Some companies might want to pay directly for an employee's individual health insurance plans without utilizing an ERISA and HIPAA-compliant defined contribution health plan, but doing so will put the employer out of compliance with federal regulations and increase the employer's
(and employee's) tax liability.
There are two major reasons an employer should never pay for its employees' individual health insurance plan:
Federal Compliance Issues
Paying for Individual Health Insurance without a Defined Contribution Plan Causes the Employer to "Endorse" the Individual Health Insurance Plans
When an employer pays directly for an individual health insurance plan, they effectively endorse each employee's individual insurance plan as part of an employer-sponsored group health benefit offering. In other words, according to federal law, the employer is treating the individual plan as part of an employee welfare benefit plan regulated by ERISA. Because most individual health insurance plans, do not meet minimum ERISA group plan requirements, the employer is out of compliance.

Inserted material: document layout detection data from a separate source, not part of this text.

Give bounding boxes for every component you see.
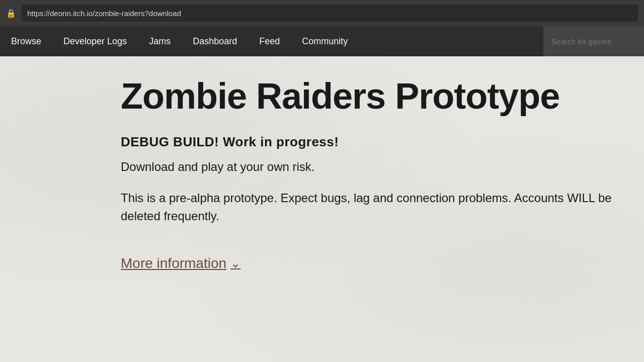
main-content: Zombie Raiders Prototype DEBUG BUILD! Wo… bbox=[0, 56, 644, 362]
search-input[interactable] bbox=[543, 26, 644, 56]
sidebar-item-feed[interactable]: Feed bbox=[248, 26, 291, 56]
more-information-link[interactable]: More information ⌄ bbox=[121, 255, 240, 272]
nav-bar: Browse Developer Logs Jams Dashboard Fee… bbox=[0, 26, 644, 56]
page-title: Zombie Raiders Prototype bbox=[121, 76, 644, 116]
sidebar-item-developer-logs[interactable]: Developer Logs bbox=[52, 26, 138, 56]
sidebar-item-dashboard[interactable]: Dashboard bbox=[182, 26, 248, 56]
sidebar-item-browse[interactable]: Browse bbox=[0, 26, 52, 56]
description-text: This is a pre-alpha prototype. Expect bu… bbox=[121, 189, 624, 225]
sidebar-item-community[interactable]: Community bbox=[291, 26, 359, 56]
lock-icon: 🔒 bbox=[6, 9, 16, 18]
chevron-down-icon: ⌄ bbox=[230, 256, 240, 270]
browser-chrome: 🔒 bbox=[0, 0, 644, 26]
address-bar[interactable] bbox=[21, 5, 638, 22]
download-risk-text: Download and play at your own risk. bbox=[121, 160, 644, 174]
more-information-label: More information bbox=[121, 255, 226, 272]
debug-build-text: DEBUG BUILD! Work in progress! bbox=[121, 134, 644, 150]
sidebar-item-jams[interactable]: Jams bbox=[138, 26, 182, 56]
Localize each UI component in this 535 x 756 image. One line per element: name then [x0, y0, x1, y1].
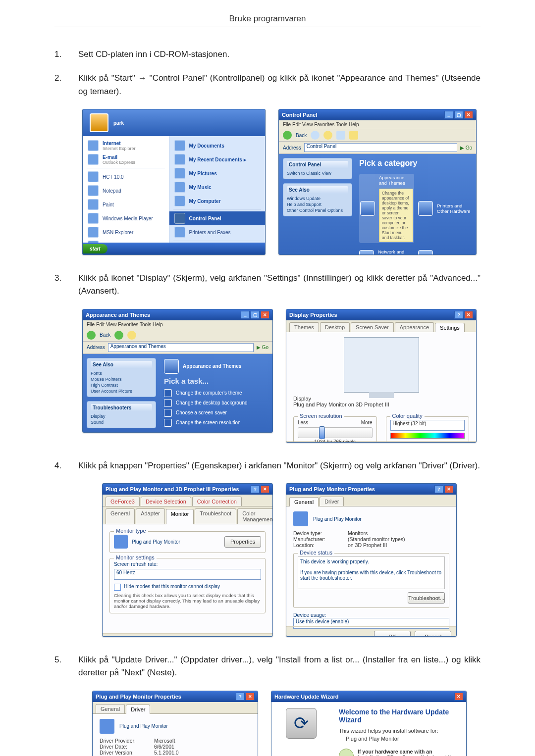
tab-troubleshoot[interactable]: Troubleshoot [195, 508, 236, 524]
refresh-rate-select[interactable]: 60 Hertz [114, 569, 261, 580]
window-title: Control Panel [282, 112, 318, 118]
back-icon[interactable] [283, 131, 292, 140]
menu-bar[interactable]: File Edit View Favorites Tools Help [279, 120, 476, 129]
category-appearance[interactable]: Appearance and ThemesChange the appearan… [359, 174, 414, 243]
close-icon[interactable]: ✕ [464, 311, 473, 319]
toolbar: Back [279, 129, 476, 142]
start-item-printers[interactable]: Printers and Faxes [169, 225, 265, 239]
start-item-mypics[interactable]: My Pictures [169, 166, 265, 180]
go-button[interactable]: ▶ Go [460, 145, 472, 151]
task-resolution[interactable]: Change the screen resolution [164, 419, 268, 427]
monitor-preview [344, 337, 419, 393]
task-theme[interactable]: Change the computer's theme [164, 389, 268, 397]
screenshot-appearance-themes: Appearance and Themes _▢✕ File Edit View… [82, 309, 273, 433]
help-icon[interactable]: ? [251, 485, 260, 493]
close-icon[interactable]: ✕ [454, 693, 463, 701]
link-help-support[interactable]: Help and Support [287, 202, 348, 207]
close-icon[interactable]: ✕ [261, 311, 269, 319]
side-pane-seealso: See Also Windows Update Help and Support… [283, 183, 352, 216]
link-other-options[interactable]: Other Control Panel Options [287, 207, 348, 213]
close-icon[interactable]: ✕ [246, 693, 255, 701]
start-item-control-panel[interactable]: Control Panel [169, 211, 265, 225]
search-icon[interactable] [336, 131, 345, 140]
user-avatar [90, 113, 108, 132]
start-item-hct[interactable]: HCT 10.0 [83, 170, 169, 184]
close-icon[interactable]: ✕ [444, 485, 453, 493]
tab-themes[interactable]: Themes [289, 322, 319, 332]
start-header: park [83, 109, 265, 136]
help-icon[interactable]: ? [434, 485, 443, 493]
tab-driver[interactable]: Driver [126, 705, 150, 714]
task-background[interactable]: Change the desktop background [164, 399, 268, 407]
step-1: 1.Sett CD-platen inn i CD-ROM-stasjonen. [54, 48, 481, 61]
tab-driver[interactable]: Driver [320, 497, 344, 506]
min-icon[interactable]: _ [241, 311, 250, 319]
tab-settings[interactable]: Settings [435, 323, 465, 332]
task-screensaver[interactable]: Choose a screen saver [164, 409, 268, 417]
close-icon[interactable]: ✕ [464, 111, 473, 119]
up-icon[interactable] [323, 131, 332, 140]
folders-icon[interactable] [349, 131, 358, 140]
start-item-recent[interactable]: My Recent Documents ▸ [169, 152, 265, 166]
start-item-email[interactable]: E-mailOutlook Express [83, 152, 169, 166]
figure-row-d: Plug and Play Monitor Properties ?✕ Gene… [54, 691, 481, 756]
figure-row-b: Appearance and Themes _▢✕ File Edit View… [54, 309, 481, 443]
switch-classic-link[interactable]: Switch to Classic View [287, 170, 348, 176]
user-name: park [113, 120, 124, 126]
tab-general[interactable]: General [96, 704, 125, 713]
help-icon[interactable]: ? [454, 311, 463, 319]
min-icon[interactable]: _ [444, 111, 453, 119]
up-icon[interactable] [127, 331, 136, 340]
address-input[interactable]: Appearance and Themes [108, 343, 254, 352]
tab-monitor[interactable]: Monitor [166, 509, 194, 524]
properties-button[interactable]: Properties [224, 536, 261, 548]
hide-modes-checkbox[interactable]: Hide modes that this monitor cannot disp… [114, 584, 261, 591]
cancel-button[interactable]: Cancel [415, 631, 451, 637]
troubleshoot-button[interactable]: Troubleshoot... [408, 592, 445, 604]
forward-icon[interactable] [114, 331, 123, 340]
tab-appearance[interactable]: Appearance [395, 322, 434, 332]
step-3: 3.Klikk på ikonet "Display" (Skjerm), ve… [54, 272, 481, 298]
tab-screensaver[interactable]: Screen Saver [351, 322, 394, 332]
monitor-icon [100, 719, 114, 734]
tab-colormgmt[interactable]: Color Management [237, 508, 273, 524]
start-item-notepad[interactable]: Notepad [83, 184, 169, 198]
start-item-mydocs[interactable]: My Documents [169, 139, 265, 152]
tab-adapter[interactable]: Adapter [136, 508, 165, 524]
go-button[interactable]: ▶ Go [257, 345, 268, 350]
start-item-paint[interactable]: Paint [83, 198, 169, 211]
max-icon[interactable]: ▢ [454, 111, 463, 119]
category-users[interactable]: User Accounts [418, 249, 473, 255]
forward-icon[interactable] [311, 131, 320, 140]
start-right-column: My Documents My Recent Documents ▸ My Pi… [169, 136, 265, 243]
start-item-internet[interactable]: InternetInternet Explorer [83, 139, 169, 152]
tab-general[interactable]: General [106, 508, 135, 524]
link-windows-update[interactable]: Windows Update [287, 196, 348, 202]
page-title: Bruke programvaren [54, 14, 481, 24]
start-button[interactable]: start [83, 244, 107, 253]
screenshot-monitor-tab: Plug and Play Monitor and 3D Prophet III… [102, 483, 273, 637]
tab-general[interactable]: General [289, 497, 319, 506]
address-input[interactable]: Control Panel [304, 143, 457, 152]
pick-category-heading: Pick a category [359, 159, 473, 168]
screenshot-driver-tab: Plug and Play Monitor Properties ?✕ Gene… [92, 691, 258, 756]
close-icon[interactable]: ✕ [261, 485, 269, 493]
back-icon[interactable] [87, 331, 96, 340]
monitor-icon [293, 511, 308, 526]
start-item-mycomputer[interactable]: My Computer [169, 194, 265, 208]
max-icon[interactable]: ▢ [251, 311, 260, 319]
step-4: 4.Klikk på knappen "Properties" (Egenska… [54, 459, 481, 472]
screenshot-display-properties: Display Properties ?✕ Themes Desktop Scr… [286, 309, 477, 443]
help-icon[interactable]: ? [236, 693, 245, 701]
start-item-msn[interactable]: MSN Explorer [83, 225, 169, 239]
category-network[interactable]: Network and Internet Connections [359, 249, 414, 255]
ok-button[interactable]: OK [374, 631, 411, 637]
start-item-mymusic[interactable]: My Music [169, 180, 265, 194]
start-item-wmp[interactable]: Windows Media Player [83, 211, 169, 225]
category-printers[interactable]: Printers and Other Hardware [418, 174, 473, 243]
screenshot-control-panel: Control Panel _▢✕ File Edit View Favorit… [278, 109, 477, 255]
screenshot-start-menu: park InternetInternet Explorer E-mailOut… [82, 109, 266, 255]
tab-desktop[interactable]: Desktop [320, 322, 350, 332]
resolution-slider[interactable] [298, 427, 373, 438]
color-quality-select[interactable]: Highest (32 bit) [390, 420, 465, 431]
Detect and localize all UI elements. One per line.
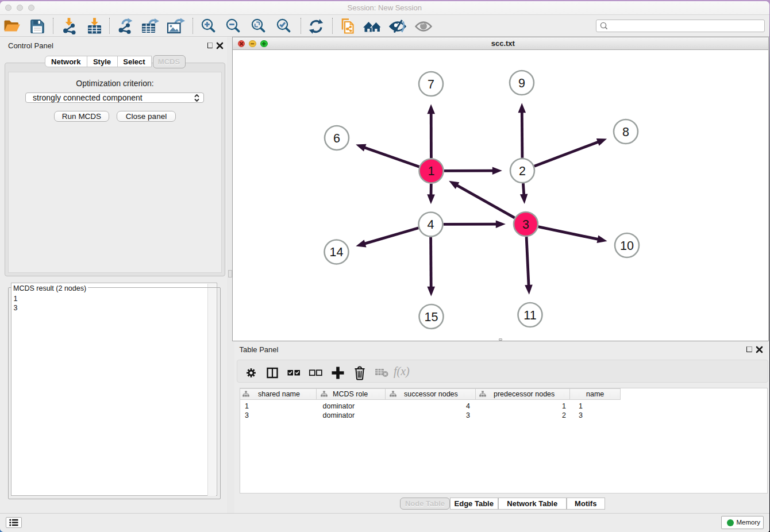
svg-text:4: 4 [428,218,434,232]
svg-text:7: 7 [428,78,434,91]
svg-text:6: 6 [333,132,340,145]
svg-text:1: 1 [428,164,435,178]
svg-text:8: 8 [622,125,629,139]
svg-text:9: 9 [518,76,525,90]
svg-text:10: 10 [620,239,634,253]
svg-text:14: 14 [330,245,344,259]
svg-text:3: 3 [522,218,529,232]
svg-text:15: 15 [425,310,438,324]
svg-text:11: 11 [523,309,536,322]
svg-text:2: 2 [519,164,526,178]
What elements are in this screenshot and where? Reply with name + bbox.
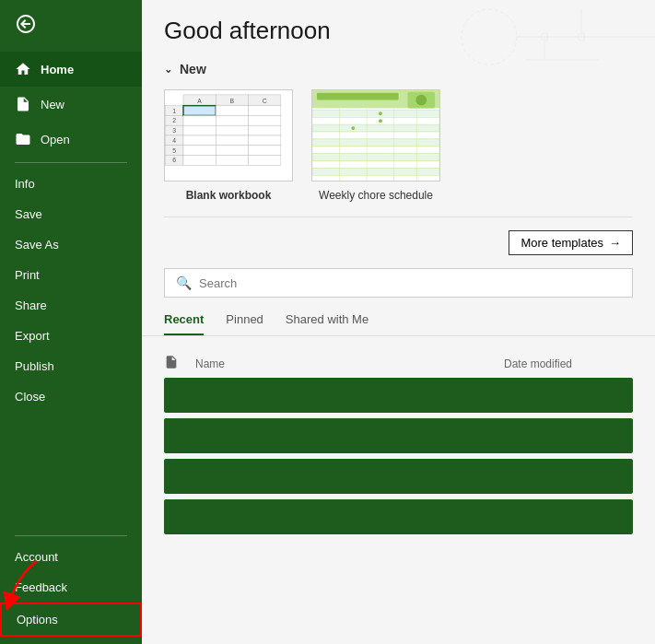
chore-schedule-svg (312, 89, 439, 181)
svg-text:B: B (230, 98, 235, 104)
svg-rect-49 (312, 124, 439, 132)
sidebar-item-options[interactable]: Options (0, 603, 142, 637)
svg-rect-39 (249, 146, 281, 156)
col-date-header: Date modified (504, 357, 633, 370)
tab-recent[interactable]: Recent (164, 312, 204, 335)
svg-text:A: A (197, 98, 202, 104)
sidebar-item-account[interactable]: Account (0, 542, 142, 572)
sidebar-open-label: Open (41, 133, 70, 146)
svg-rect-29 (216, 115, 248, 125)
table-row[interactable] (164, 418, 633, 453)
sidebar-item-publish[interactable]: Publish (0, 351, 142, 381)
svg-rect-54 (312, 161, 439, 169)
svg-text:2: 2 (172, 117, 176, 123)
sidebar-spacer (0, 412, 142, 530)
svg-point-0 (462, 9, 517, 64)
table-header: Name Date modified (142, 349, 655, 378)
sidebar-item-feedback[interactable]: Feedback (0, 572, 142, 603)
table-row[interactable] (164, 459, 633, 494)
svg-rect-32 (216, 125, 248, 135)
svg-point-60 (379, 111, 382, 115)
svg-rect-36 (249, 135, 281, 146)
sidebar-item-share[interactable]: Share (0, 290, 142, 321)
search-row: 🔍 (142, 268, 655, 298)
sidebar-item-home[interactable]: Home (0, 52, 142, 87)
sidebar-item-save[interactable]: Save (0, 199, 142, 229)
svg-rect-47 (312, 110, 439, 117)
svg-rect-40 (183, 156, 216, 166)
blank-workbook-label: Blank workbook (186, 189, 272, 202)
svg-rect-44 (317, 93, 399, 100)
search-icon: 🔍 (176, 275, 192, 290)
tab-pinned[interactable]: Pinned (226, 312, 263, 335)
svg-text:6: 6 (172, 157, 176, 163)
svg-rect-27 (249, 106, 281, 116)
chore-thumb (311, 89, 440, 181)
file-rows (142, 378, 655, 534)
sidebar-bottom: Account Feedback Options (0, 542, 142, 644)
svg-rect-31 (183, 125, 216, 135)
chevron-down-icon: ⌄ (164, 64, 172, 76)
sidebar-item-open[interactable]: Open (0, 122, 142, 157)
template-blank-workbook[interactable]: A B C 1 2 3 4 5 (164, 89, 293, 202)
sidebar-item-print[interactable]: Print (0, 260, 142, 290)
svg-rect-41 (216, 156, 248, 166)
sidebar-new-label: New (41, 98, 64, 111)
svg-text:C: C (263, 98, 267, 104)
svg-rect-50 (312, 132, 439, 139)
table-row[interactable] (164, 499, 633, 534)
more-templates-arrow-icon: → (609, 236, 621, 250)
home-icon (15, 61, 31, 77)
blank-workbook-thumb: A B C 1 2 3 4 5 (164, 89, 293, 181)
tab-shared-with-me[interactable]: Shared with Me (286, 312, 368, 335)
sidebar-item-close[interactable]: Close (0, 381, 142, 412)
table-row[interactable] (164, 378, 633, 413)
new-file-icon (15, 96, 31, 112)
sidebar-divider-2 (15, 535, 127, 536)
sidebar-nav-top: Home New Open (0, 52, 142, 157)
svg-rect-52 (312, 146, 439, 154)
svg-rect-38 (216, 146, 248, 156)
sidebar-item-export[interactable]: Export (0, 321, 142, 351)
open-folder-icon (15, 131, 31, 147)
sidebar-item-info[interactable]: Info (0, 169, 142, 199)
file-header-icon (164, 355, 179, 369)
svg-text:5: 5 (172, 147, 176, 154)
svg-rect-30 (249, 115, 281, 125)
svg-point-46 (415, 95, 427, 106)
main-divider-1 (164, 217, 633, 217)
more-templates-row: More templates → (142, 230, 655, 255)
svg-rect-37 (183, 146, 216, 156)
back-button[interactable] (0, 0, 142, 52)
tabs-row: Recent Pinned Shared with Me (142, 312, 655, 336)
svg-rect-34 (183, 135, 216, 146)
col-name-header: Name (195, 357, 495, 370)
svg-rect-33 (249, 125, 281, 135)
file-icon-header (164, 355, 186, 372)
main-content: Good afternoon ⌄ New A B C (142, 0, 655, 644)
sidebar-home-label: Home (41, 63, 74, 76)
svg-rect-48 (312, 117, 439, 124)
sidebar-item-save-as[interactable]: Save As (0, 229, 142, 260)
svg-text:3: 3 (172, 127, 176, 134)
svg-point-62 (351, 126, 355, 130)
template-chore-schedule[interactable]: Weekly chore schedule (311, 89, 440, 202)
sidebar-item-new[interactable]: New (0, 87, 142, 122)
sidebar-divider-1 (15, 162, 127, 163)
more-templates-label: More templates (520, 236, 603, 250)
svg-text:4: 4 (172, 137, 176, 144)
back-icon (15, 13, 37, 35)
search-box: 🔍 (164, 268, 633, 298)
search-input[interactable] (199, 276, 621, 290)
svg-rect-26 (216, 106, 248, 116)
more-templates-button[interactable]: More templates → (509, 230, 633, 255)
sidebar: Home New Open Info Save Save As Print Sh… (0, 0, 142, 644)
new-section-label: New (180, 62, 206, 76)
blank-workbook-svg: A B C 1 2 3 4 5 (165, 90, 292, 181)
svg-rect-51 (312, 139, 439, 146)
svg-text:1: 1 (172, 108, 176, 114)
svg-rect-25 (183, 106, 216, 116)
svg-rect-35 (216, 135, 248, 146)
circuit-decoration (415, 0, 655, 74)
svg-point-61 (379, 119, 382, 123)
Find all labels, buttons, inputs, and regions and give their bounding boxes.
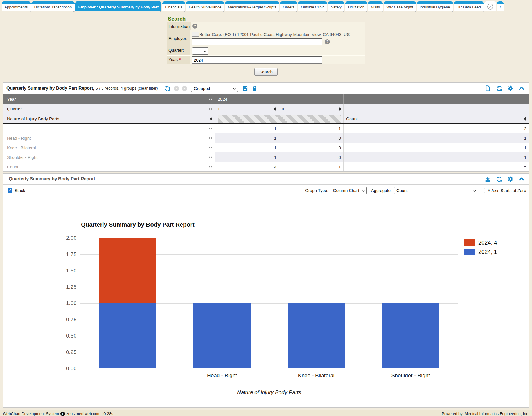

Separately, an employer is not allowed to know the details of employees HIPAA-protected medical expenses. Because most individual health insurance costs are based on an employee's health, the health insurance details must be HIPAA protected. When an employer pays for the individual policy, they can violate HIPAA-privacy requirements because they know the details of a HIPAA-protected employee expense.
The federal government has guidelines for employers who want to contribute to employee's individual health insurance premiums without violating the HIPAA and ERISA regulations.
An ERISA and HIPAA-compliant defined contribution health plan will ensure compliance with federal law.
Increased Tax Liability
Paying for Individual Health Insurance without a Defined Contribution Plan Causes the Payments to Become Taxable Income to the Employees
If an employer pays for employee's individual health insurance premiums without utilizing a defined contribution health plan, such payments must be reported as taxable income to the employees.
The IRS requires that legal plan documents be established in order for employees to deduct the individual health insurance premiums from taxable income on the annual W-2.
An IRS-compliant defined contribution health plan will ensure the tax deductibility of employee's individual health insurance premiums.